Exercise material section start

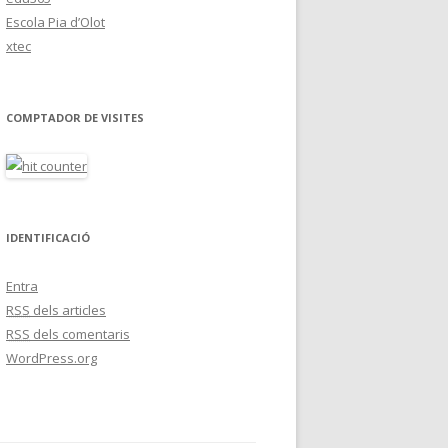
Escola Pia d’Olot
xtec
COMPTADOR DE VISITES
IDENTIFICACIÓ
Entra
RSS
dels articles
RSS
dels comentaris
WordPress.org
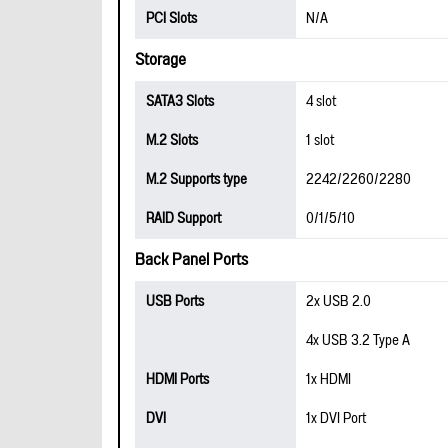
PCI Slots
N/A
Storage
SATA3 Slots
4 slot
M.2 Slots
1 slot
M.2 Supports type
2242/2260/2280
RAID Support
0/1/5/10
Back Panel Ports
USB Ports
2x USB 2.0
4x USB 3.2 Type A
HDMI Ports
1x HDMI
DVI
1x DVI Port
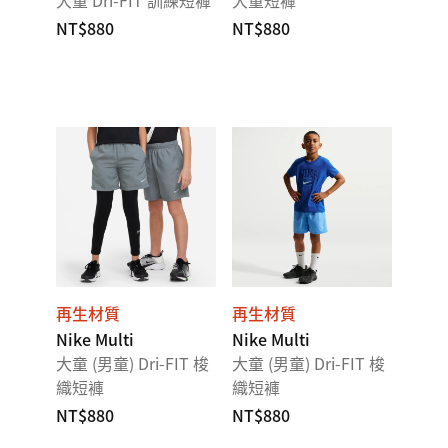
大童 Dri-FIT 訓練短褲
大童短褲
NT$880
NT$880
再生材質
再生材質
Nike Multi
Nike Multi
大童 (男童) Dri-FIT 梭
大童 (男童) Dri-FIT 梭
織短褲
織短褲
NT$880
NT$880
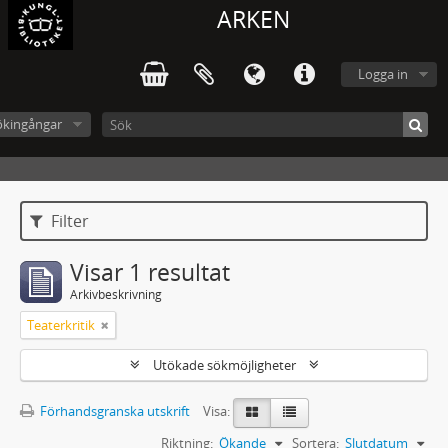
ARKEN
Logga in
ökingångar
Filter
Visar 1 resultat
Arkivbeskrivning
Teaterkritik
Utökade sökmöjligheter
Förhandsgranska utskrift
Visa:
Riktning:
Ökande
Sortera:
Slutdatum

Exercise material section end
Exercise material section start

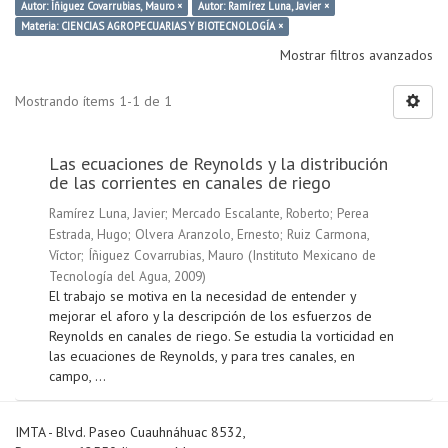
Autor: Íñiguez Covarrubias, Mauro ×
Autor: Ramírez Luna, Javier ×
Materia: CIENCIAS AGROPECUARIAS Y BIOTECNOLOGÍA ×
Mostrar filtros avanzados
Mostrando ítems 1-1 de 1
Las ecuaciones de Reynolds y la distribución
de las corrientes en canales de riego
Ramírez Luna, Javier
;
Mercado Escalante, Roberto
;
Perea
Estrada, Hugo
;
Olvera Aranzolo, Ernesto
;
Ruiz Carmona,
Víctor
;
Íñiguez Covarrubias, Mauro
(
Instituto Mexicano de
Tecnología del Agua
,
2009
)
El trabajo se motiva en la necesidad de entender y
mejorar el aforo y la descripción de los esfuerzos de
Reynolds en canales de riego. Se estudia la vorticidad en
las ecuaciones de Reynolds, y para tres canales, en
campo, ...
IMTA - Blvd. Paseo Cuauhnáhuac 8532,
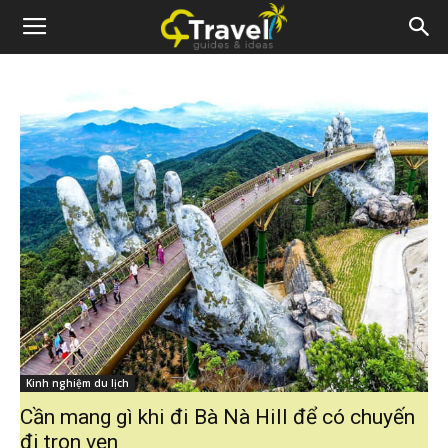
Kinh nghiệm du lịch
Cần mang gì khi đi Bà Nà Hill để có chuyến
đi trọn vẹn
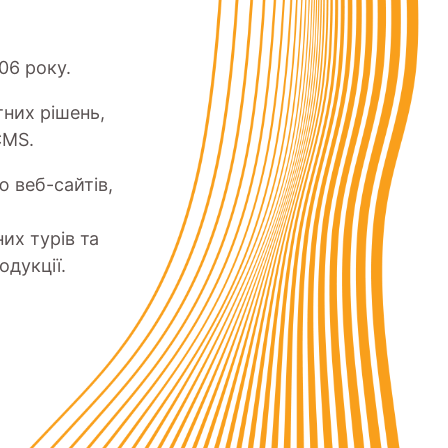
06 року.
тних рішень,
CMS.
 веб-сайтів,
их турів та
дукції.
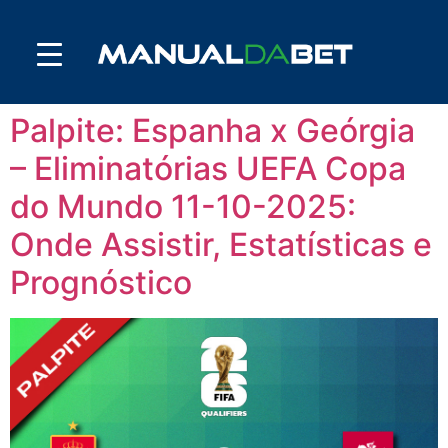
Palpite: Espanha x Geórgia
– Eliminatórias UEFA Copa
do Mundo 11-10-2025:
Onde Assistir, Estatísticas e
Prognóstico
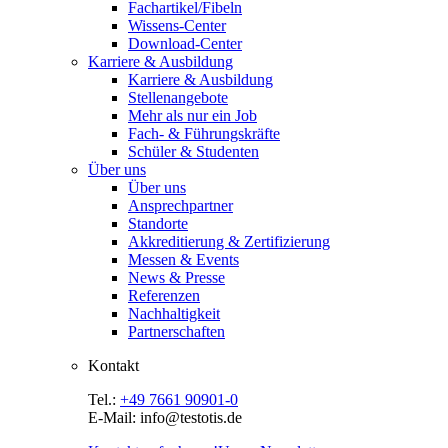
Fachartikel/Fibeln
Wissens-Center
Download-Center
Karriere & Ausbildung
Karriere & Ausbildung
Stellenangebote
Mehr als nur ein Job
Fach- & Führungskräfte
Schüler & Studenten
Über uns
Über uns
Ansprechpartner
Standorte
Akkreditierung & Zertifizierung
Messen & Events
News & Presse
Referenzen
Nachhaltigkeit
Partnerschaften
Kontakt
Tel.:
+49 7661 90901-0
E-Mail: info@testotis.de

Exercise material section end

Task instructions: Exactly the lines above from the one that contains "Mostrar filtros avanzados" down to the one that contains "E-Mail: info@testotis.de" are to be output, both ends kept and pictures omitted.

Task result:
Mostrar filtros avanzados
Mostrando ítems 1-1 de 1
Las ecuaciones de Reynolds y la distribución
de las corrientes en canales de riego
Ramírez Luna, Javier
;
Mercado Escalante, Roberto
;
Perea
Estrada, Hugo
;
Olvera Aranzolo, Ernesto
;
Ruiz Carmona,
Víctor
;
Íñiguez Covarrubias, Mauro
(
Instituto Mexicano de
Tecnología del Agua
,
2009
)
El trabajo se motiva en la necesidad de entender y
mejorar el aforo y la descripción de los esfuerzos de
Reynolds en canales de riego. Se estudia la vorticidad en
las ecuaciones de Reynolds, y para tres canales, en
campo, ...
IMTA - Blvd. Paseo Cuauhnáhuac 8532,
Kinh nghiệm du lịch
Cần mang gì khi đi Bà Nà Hill để có chuyến
đi trọn vẹn
06 року.
тних рішень,
CMS.
 веб-сайтів,
их турів та
дукції.
Palpite: Espanha x Geórgia
– Eliminatórias UEFA Copa
do Mundo 11-10-2025:
Onde Assistir, Estatísticas e
Prognóstico
Fachartikel/Fibeln
Wissens-Center
Download-Center
Karriere & Ausbildung
Karriere & Ausbildung
Stellenangebote
Mehr als nur ein Job
Fach- & Führungskräfte
Schüler & Studenten
Über uns
Über uns
Ansprechpartner
Standorte
Akkreditierung & Zertifizierung
Messen & Events
News & Presse
Referenzen
Nachhaltigkeit
Partnerschaften
Kontakt
Tel.:
+49 7661 90901-0
E-Mail: info@testotis.de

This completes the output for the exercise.